Character for character, reproduce every entry below.

----- DATA TO EXAMINE

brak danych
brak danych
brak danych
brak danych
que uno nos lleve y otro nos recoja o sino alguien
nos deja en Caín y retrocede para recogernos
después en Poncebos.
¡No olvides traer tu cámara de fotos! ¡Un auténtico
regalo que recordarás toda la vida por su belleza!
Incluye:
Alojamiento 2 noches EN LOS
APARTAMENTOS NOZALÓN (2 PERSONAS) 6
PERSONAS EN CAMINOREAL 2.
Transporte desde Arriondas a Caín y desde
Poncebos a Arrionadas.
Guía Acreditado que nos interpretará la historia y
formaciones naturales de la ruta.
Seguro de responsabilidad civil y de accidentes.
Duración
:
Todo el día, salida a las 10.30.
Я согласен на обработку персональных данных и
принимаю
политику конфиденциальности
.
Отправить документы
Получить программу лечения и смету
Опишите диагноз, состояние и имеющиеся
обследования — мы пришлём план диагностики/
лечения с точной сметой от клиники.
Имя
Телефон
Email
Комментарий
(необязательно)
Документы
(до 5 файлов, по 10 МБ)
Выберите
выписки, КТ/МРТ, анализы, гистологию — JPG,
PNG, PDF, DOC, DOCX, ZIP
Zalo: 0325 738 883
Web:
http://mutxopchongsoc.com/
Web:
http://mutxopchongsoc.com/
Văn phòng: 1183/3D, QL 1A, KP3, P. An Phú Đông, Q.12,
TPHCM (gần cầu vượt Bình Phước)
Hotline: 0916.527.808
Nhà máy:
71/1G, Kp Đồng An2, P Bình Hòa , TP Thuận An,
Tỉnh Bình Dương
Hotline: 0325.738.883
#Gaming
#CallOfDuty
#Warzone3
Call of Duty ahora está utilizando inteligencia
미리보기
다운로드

----------

▸ TASK SOLUTION
brak danych
brak danych
brak danych
brak danych
que uno nos lleve y otro nos recoja o sino alguien
nos deja en Caín y retrocede para recogernos
después en Poncebos.
¡No olvides traer tu cámara de fotos! ¡Un auténtico
regalo que recordarás toda la vida por su belleza!
Incluye:
Alojamiento 2 noches EN LOS
APARTAMENTOS NOZALÓN (2 PERSONAS) 6
PERSONAS EN CAMINOREAL 2.
Transporte desde Arriondas a Caín y desde
Poncebos a Arrionadas.
Guía Acreditado que nos interpretará la historia y
formaciones naturales de la ruta.
Seguro de responsabilidad civil y de accidentes.
Duración
:
Todo el día, salida a las 10.30.
Я согласен на обработку персональных данных и
принимаю
политику конфиденциальности
.
Отправить документы
Получить программу лечения и смету
Опишите диагноз, состояние и имеющиеся
обследования — мы пришлём план диагностики/
лечения с точной сметой от клиники.
Имя
Телефон
Email
Комментарий
(необязательно)
Документы
(до 5 файлов, по 10 МБ)
Выберите
выписки, КТ/МРТ, анализы, гистологию — JPG,
PNG, PDF, DOC, DOCX, ZIP
Zalo: 0325 738 883
Web:
http://mutxopchongsoc.com/
Web:
http://mutxopchongsoc.com/
Văn phòng: 1183/3D, QL 1A, KP3, P. An Phú Đông, Q.12,
TPHCM (gần cầu vượt Bình Phước)
Hotline: 0916.527.808
Nhà máy:
71/1G, Kp Đồng An2, P Bình Hòa , TP Thuận An,
Tỉnh Bình Dương
Hotline: 0325.738.883
#Gaming
#CallOfDuty
#Warzone3
Call of Duty ahora está utilizando inteligencia
미리보기
다운로드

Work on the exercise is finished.